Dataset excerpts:
^^^^^^^^^^^^^^^^

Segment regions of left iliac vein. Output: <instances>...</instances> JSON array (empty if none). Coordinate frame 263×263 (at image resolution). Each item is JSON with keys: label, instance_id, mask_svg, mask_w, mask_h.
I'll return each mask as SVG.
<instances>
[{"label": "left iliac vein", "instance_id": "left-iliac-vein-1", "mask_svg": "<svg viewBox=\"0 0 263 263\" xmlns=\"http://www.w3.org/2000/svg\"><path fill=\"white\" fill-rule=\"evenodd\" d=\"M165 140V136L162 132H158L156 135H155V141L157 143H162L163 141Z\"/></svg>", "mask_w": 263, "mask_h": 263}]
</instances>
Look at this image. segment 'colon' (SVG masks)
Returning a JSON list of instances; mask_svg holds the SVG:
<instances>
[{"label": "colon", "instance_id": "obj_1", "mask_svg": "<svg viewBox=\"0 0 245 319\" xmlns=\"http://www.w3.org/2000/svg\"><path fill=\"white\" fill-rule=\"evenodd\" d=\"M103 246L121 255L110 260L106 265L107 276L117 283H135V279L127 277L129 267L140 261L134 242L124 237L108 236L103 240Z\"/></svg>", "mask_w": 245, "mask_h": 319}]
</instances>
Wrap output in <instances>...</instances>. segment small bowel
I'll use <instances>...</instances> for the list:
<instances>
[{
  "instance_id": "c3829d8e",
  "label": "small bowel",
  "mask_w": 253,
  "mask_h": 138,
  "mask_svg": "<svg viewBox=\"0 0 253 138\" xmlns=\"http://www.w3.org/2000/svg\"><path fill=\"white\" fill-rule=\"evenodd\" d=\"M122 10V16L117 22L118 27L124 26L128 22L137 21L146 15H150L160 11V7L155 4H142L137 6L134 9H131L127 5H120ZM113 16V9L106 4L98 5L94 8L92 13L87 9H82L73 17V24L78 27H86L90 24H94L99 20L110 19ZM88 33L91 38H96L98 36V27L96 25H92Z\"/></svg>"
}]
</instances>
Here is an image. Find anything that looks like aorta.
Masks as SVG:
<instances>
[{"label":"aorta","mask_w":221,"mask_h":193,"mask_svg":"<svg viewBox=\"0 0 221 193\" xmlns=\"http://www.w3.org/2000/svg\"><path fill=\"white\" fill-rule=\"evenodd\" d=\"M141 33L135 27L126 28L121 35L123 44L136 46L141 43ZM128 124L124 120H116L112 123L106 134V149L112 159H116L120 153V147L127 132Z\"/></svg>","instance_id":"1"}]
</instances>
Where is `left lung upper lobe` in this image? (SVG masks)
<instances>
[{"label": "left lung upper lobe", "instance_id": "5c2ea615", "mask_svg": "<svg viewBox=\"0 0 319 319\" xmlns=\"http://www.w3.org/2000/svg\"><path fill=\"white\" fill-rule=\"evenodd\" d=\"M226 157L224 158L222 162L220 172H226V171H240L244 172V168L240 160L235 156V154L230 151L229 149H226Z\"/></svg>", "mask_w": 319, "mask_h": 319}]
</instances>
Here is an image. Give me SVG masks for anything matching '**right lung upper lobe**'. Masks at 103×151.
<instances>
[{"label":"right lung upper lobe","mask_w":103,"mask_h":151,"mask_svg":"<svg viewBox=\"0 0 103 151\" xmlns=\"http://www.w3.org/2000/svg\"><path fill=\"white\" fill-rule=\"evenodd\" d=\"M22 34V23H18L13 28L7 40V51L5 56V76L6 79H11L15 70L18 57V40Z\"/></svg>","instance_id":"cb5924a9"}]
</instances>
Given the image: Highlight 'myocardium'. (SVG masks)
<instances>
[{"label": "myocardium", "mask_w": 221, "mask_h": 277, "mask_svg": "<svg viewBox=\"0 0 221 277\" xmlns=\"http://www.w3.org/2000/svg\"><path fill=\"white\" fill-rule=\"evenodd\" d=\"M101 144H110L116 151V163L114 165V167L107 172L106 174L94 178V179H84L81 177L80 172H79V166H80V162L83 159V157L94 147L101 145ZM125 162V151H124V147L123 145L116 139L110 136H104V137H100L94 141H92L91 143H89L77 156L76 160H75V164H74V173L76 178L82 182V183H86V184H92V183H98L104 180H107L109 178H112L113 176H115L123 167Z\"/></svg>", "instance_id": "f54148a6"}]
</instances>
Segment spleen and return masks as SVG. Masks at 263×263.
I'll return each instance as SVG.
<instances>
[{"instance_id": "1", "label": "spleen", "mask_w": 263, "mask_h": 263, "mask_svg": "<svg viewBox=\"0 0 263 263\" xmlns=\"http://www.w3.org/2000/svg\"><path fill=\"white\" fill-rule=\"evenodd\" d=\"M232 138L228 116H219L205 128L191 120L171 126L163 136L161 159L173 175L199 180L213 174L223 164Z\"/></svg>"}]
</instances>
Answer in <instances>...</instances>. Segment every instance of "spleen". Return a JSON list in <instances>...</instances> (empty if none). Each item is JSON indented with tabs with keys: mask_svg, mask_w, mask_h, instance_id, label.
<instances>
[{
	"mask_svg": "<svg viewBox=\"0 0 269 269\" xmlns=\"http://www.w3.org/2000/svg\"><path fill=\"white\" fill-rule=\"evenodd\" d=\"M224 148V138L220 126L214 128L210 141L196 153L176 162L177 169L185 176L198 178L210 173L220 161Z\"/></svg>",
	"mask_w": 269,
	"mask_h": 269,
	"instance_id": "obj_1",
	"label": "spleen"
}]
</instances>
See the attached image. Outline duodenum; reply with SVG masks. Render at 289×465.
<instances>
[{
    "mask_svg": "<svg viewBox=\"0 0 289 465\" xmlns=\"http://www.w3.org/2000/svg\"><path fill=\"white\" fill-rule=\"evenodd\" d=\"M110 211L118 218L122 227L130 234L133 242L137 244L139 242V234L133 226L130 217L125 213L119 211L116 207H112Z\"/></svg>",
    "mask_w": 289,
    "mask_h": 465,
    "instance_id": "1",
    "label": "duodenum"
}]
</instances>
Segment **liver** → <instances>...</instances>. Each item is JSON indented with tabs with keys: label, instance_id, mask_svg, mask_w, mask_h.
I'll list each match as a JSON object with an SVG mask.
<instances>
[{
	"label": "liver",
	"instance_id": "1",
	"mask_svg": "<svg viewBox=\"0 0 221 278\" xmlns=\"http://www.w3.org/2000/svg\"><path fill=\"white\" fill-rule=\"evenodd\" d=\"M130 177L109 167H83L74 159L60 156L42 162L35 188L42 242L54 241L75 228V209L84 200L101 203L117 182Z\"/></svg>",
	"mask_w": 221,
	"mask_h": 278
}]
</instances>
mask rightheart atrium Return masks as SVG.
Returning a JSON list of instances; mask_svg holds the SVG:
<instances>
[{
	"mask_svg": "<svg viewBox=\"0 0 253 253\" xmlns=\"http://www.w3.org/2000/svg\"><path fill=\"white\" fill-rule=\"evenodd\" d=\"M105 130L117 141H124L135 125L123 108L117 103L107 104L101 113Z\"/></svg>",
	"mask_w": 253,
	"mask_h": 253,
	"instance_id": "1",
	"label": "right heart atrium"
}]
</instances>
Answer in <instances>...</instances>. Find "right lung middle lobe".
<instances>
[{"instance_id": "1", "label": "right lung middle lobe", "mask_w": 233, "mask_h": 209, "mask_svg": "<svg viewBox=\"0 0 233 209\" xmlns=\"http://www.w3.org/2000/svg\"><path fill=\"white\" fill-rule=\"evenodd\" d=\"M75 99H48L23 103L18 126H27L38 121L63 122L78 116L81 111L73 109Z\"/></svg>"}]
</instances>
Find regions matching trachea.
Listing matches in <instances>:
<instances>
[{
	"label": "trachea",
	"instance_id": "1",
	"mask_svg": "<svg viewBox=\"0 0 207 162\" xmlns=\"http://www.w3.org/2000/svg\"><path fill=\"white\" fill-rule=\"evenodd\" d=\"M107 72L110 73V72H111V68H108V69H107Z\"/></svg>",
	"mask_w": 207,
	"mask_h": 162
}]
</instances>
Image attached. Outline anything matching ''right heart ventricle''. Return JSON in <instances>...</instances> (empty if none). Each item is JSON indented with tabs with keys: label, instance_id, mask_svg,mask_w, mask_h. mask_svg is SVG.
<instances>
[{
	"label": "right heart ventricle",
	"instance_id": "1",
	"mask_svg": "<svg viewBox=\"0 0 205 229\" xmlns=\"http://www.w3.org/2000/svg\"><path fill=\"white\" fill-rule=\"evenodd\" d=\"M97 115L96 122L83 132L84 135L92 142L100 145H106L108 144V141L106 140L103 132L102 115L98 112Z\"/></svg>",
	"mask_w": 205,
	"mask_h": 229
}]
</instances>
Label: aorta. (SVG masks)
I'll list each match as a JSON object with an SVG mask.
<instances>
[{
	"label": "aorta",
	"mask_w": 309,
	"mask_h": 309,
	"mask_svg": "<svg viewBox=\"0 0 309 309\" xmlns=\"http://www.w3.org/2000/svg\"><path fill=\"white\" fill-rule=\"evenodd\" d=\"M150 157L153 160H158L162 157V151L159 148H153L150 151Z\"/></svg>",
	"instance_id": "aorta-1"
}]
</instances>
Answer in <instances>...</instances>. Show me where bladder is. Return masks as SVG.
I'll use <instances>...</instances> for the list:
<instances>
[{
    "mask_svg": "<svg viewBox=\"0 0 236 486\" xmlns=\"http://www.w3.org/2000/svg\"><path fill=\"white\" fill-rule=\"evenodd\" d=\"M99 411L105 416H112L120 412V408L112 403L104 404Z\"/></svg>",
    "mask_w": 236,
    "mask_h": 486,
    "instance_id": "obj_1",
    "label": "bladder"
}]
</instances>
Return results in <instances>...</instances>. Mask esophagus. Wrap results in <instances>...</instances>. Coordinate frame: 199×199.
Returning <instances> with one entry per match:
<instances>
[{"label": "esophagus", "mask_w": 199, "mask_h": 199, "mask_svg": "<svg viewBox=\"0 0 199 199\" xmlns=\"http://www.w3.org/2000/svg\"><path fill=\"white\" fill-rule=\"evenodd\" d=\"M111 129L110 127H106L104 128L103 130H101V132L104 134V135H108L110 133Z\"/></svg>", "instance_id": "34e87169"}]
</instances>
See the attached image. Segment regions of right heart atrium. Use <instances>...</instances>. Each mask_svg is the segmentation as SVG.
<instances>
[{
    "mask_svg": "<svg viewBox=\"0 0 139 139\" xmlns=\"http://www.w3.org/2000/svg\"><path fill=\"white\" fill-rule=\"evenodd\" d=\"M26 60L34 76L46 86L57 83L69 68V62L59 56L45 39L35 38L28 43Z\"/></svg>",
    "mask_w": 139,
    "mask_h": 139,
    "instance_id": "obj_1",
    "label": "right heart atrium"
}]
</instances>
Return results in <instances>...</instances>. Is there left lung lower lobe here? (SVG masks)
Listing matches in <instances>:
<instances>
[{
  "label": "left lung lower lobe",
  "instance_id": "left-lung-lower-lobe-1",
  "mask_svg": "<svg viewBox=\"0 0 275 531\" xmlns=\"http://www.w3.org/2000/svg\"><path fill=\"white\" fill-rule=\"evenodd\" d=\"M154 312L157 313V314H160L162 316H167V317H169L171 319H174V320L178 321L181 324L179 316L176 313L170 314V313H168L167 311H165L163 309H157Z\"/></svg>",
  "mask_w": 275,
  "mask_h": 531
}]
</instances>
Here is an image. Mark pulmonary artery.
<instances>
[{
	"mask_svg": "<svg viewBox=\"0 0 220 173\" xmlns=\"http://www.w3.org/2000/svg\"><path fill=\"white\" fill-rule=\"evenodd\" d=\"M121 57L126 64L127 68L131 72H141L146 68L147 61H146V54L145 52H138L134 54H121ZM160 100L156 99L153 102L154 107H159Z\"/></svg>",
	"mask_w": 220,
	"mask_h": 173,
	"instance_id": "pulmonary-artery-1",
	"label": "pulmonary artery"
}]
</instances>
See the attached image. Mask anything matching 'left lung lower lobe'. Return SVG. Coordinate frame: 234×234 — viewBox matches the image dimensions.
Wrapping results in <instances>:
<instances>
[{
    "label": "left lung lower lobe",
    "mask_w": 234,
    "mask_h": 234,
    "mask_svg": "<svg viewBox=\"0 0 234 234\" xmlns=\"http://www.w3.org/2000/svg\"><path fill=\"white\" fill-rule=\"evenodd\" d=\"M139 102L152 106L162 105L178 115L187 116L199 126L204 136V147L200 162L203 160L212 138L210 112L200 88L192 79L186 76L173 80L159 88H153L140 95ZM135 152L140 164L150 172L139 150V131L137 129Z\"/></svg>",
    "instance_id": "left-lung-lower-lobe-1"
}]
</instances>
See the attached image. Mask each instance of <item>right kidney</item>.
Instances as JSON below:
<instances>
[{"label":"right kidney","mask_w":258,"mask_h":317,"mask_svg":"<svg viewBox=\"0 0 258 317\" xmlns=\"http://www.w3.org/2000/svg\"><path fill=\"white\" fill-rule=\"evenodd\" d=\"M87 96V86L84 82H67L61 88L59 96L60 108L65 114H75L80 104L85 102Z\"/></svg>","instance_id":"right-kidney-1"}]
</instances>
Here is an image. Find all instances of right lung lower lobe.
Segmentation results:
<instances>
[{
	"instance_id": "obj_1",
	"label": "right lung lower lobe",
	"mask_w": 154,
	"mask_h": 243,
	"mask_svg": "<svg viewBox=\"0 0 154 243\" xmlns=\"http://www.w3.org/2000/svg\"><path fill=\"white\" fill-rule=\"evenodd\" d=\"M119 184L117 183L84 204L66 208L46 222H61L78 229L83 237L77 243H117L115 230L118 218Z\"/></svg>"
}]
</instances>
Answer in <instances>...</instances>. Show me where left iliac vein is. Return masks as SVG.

^^^^^^^^^^^^^^^^

What is needed is an exact copy of the lines from the one containing "Here is an image. Find all" through the last line of the records, and nothing else.

Result of the task
Here is an image. Find all instances of right lung lower lobe.
Segmentation results:
<instances>
[{
	"instance_id": "obj_1",
	"label": "right lung lower lobe",
	"mask_w": 154,
	"mask_h": 243,
	"mask_svg": "<svg viewBox=\"0 0 154 243\" xmlns=\"http://www.w3.org/2000/svg\"><path fill=\"white\" fill-rule=\"evenodd\" d=\"M119 184L117 183L84 204L66 208L46 222H61L78 229L83 237L77 243H117L115 230L118 218Z\"/></svg>"
}]
</instances>
Answer in <instances>...</instances>. Show me where left iliac vein is. Return masks as SVG.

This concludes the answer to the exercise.